François Miquet-Marty : On observe des attentes très fortes d’éthiques et de comportements vertueux. Aujourd’hui 65 % des français qui considèrent que les hommes politiques ne sont pas honnêtes. Ce qui est faux en réalité les hommes politiques sont plus honnêtes que cela. Mais on note cette image-là. Si on se dit que les hommes politiques ne sont pas honnêtes cela signifie qu’on ne peut pas leur faire confiance, et donc qu’il n’est pas nécessaire de voter pour eux. La question de l’éthique est donc prépondérante. Elle passe par des comportements moraux : on ne mélange pas la finance et le bien public. Cela passe aussi par une mise en cohérence d’un projet, et de mesures qui sont réalisées. Cela paraît banal mais je crois que ça ne l’est pas. On rencontre beaucoup de gens dans les études qu’on peut faire qui en réalité ne savent pas ce que font les dirigeants politiques. D’où un discours extrêmement répandu qui consiste à dire que les dirigeants ne font rien. Aujourd’hui là encore 60 % des français qui estiment que les hommes politiques ne se préoccupent pas des problèmes des français.

G2G : D’où vient le sentiment d’indifférence vis à vis de l’action politique ?

François Miquet-Marty : Il vient je pense en partie de l’ignorance du travail mené. Des gens votent aux élections municipales sans savoir ce que fait leur maire. Il y a un premier élément très simple qui est une attente de compte-rendu. Au fond on attend dans la perspective démocratique que les élus rendent compte de façon systématique de leur travail. Ensuite il y a des attentes sectorielles ; environnement, pouvoir d’achat… Et puis on note des attentes plus profondes encore, qui portent sur la capacité de la gauche au cours des années qui viennent à refaire société. C’est à dire à faire dialoguer les gens entre eux, à briser les solitudes de citoyens qui estiment qu’ils le sont en droit, mais pas en réalité. Un projet donc qui réunissent les citoyens par des assemblées, des participations, et qui en même temps fasse société.

G2G : Justement, cette gauche, où en est-elle de sa recomposition ?

François Miquet-Marty : Le fractionnement de la gauche est réel car il repose sur des valeurs différentes. On distingue cinq familles. Une gauche antilibérale, une gauche interventionniste, une gauche sociale-libérale, une gauche écologiste, et une gauche attachée à l’ordre.

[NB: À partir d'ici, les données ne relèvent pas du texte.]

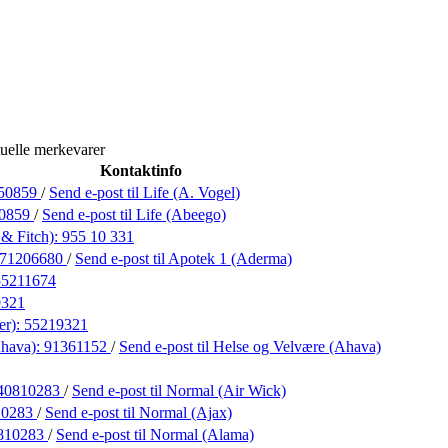
uelle merkevarer
Kontaktinfo
50859
/
Send e-post
til Life (A. Vogel)
0859
/
Send e-post
til Life (Abeego)
& Fitch):
955 10 331
71206680
/
Send e-post
til Apotek 1 (Aderma)
55211674
9321
er):
55219321
Ahava):
91361152
/
Send e-post
til Helse og Velvære (Ahava)
40810283
/
Send e-post
til Normal (Air Wick)
10283
/
Send e-post
til Normal (Ajax)
810283
/
Send e-post
til Normal (Alama)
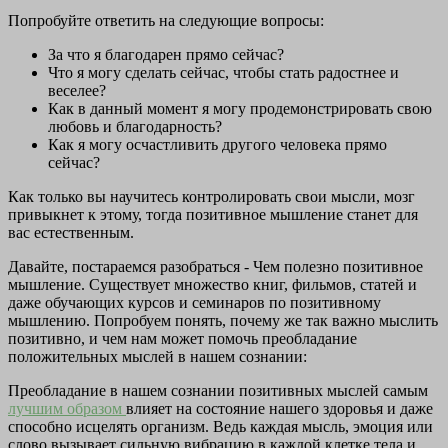
Попробуйте ответить на следующие вопросы:
За что я благодарен прямо сейчас?
Что я могу сделать сейчас, чтобы стать радостнее и
веселее?
Как в данный момент я могу продемонстрировать свою
любовь и благодарность?
Как я могу осчастливить другого человека прямо
сейчас?
Как только вы научитесь контролировать свои мысли, мозг
привыкнет к этому, тогда позитивное мышление станет для
вас естественным.
Давайте, постараемся разобраться - Чем полезно позитивное
мышление. Существует множество книг, фильмов, статей и
даже обучающих курсов и семинаров по позитивному
мышлению. Попробуем понять, почему же так важно мыслить
позитивно, и чем нам может помочь преобладание
положительных мыслей в нашем сознании:
Преобладание в нашем сознании позитивных мыслей самым
лучшим образом
влияет на состояние нашего здоровья и даже
способно исцелять организм. Ведь каждая мысль, эмоция или
слово вызывает сильную вибрацию в каждой клетке тела и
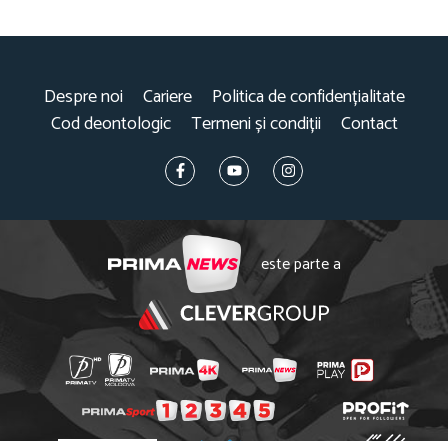
Despre noi
Cariere
Politica de confidențialitate
Cod deontologic
Termeni și condiții
Contact
este parte a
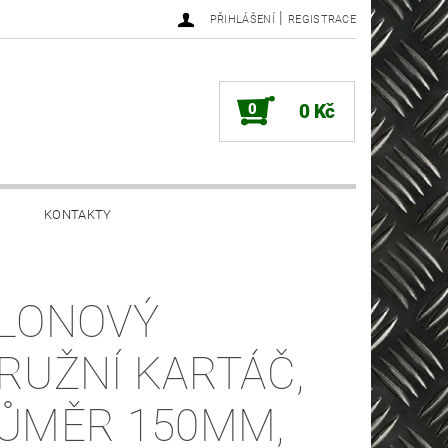
|
PŘIHLÁŠENÍ
REGISTRACE
0
0 Kč
KONTAKTY
LONOVÝ
RUŽNÍ KARTÁČ,
ŮMĚR 150MM,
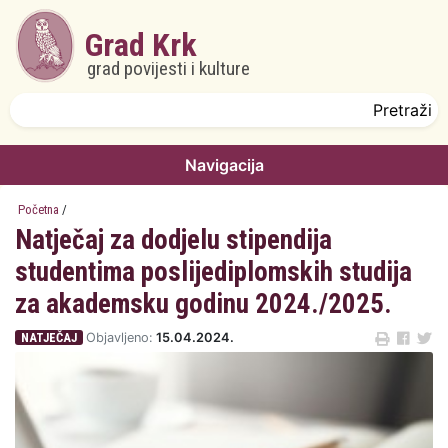
Skoči na glavni sadržaj
Grad Krk
grad povijesti i kulture
Obrazac pretrage
Pretraži
Navigacija
Početna
/
Natječaj za dodjelu stipendija
studentima poslijediplomskih studija
za akademsku godinu 2024./2025.
NATJEČAJ
Objavljeno:
15.04.2024.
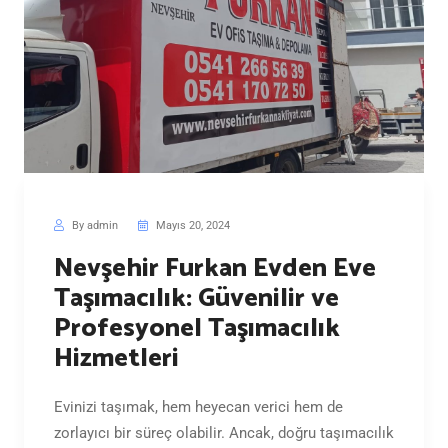
By admin
Mayıs 20, 2024
Nevşehir Furkan Evden Eve
Taşımacılık: Güvenilir ve
Profesyonel Taşımacılık
Hizmetleri
Evinizi taşımak, hem heyecan verici hem de
zorlayıcı bir süreç olabilir. Ancak, doğru taşımacılık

Ces sensibilités ne sont pas des sensibilités de partis politiques, ce sont des sensibilités qui distinguent les sympathisants de gauche eux-mêmes. Cette distinction ne se fait pas sur des étiquettes, on ne demande pas aux gens de quel parti ou de quel leader ils se sentent proches. Cela se fait en fonction des valeurs qui leur paraissent prioritaires. Ensuite ce qui est frappant, c’est ce phénomène inédit qui voit converger les différentes sensibilités de la gauche. Autrement dit, les différences entre les sympathisants de gauche s’atténuent. C’est une conséquence de la crise. Aujourd’hui nous avons des priorités fortes, qui sont proclamées par la totalité des sympathisants de gauche : la régulation, l’environnement, la question de l’éthique qui revient de façon récurente… des éléments qui apparaissent donc beaucoup plus fédérateurs que ne pouvaient l’être des principes généraux tels que la justice sociale, l’égalité ou la réduction des inégalités telle qu’elle pouvait être professée dans les années 1980. Donc aujourd’hui on a cinq familles de la gauche qui convergent à la faveur de la crise. On a au fond des sympathisants de gauche qui dans l’ensemble reconnaissent que la crise de ces dernières années a révélé un monde dont on ne veut pas, ce qui génère effectivement l’aspiration à une société meilleure.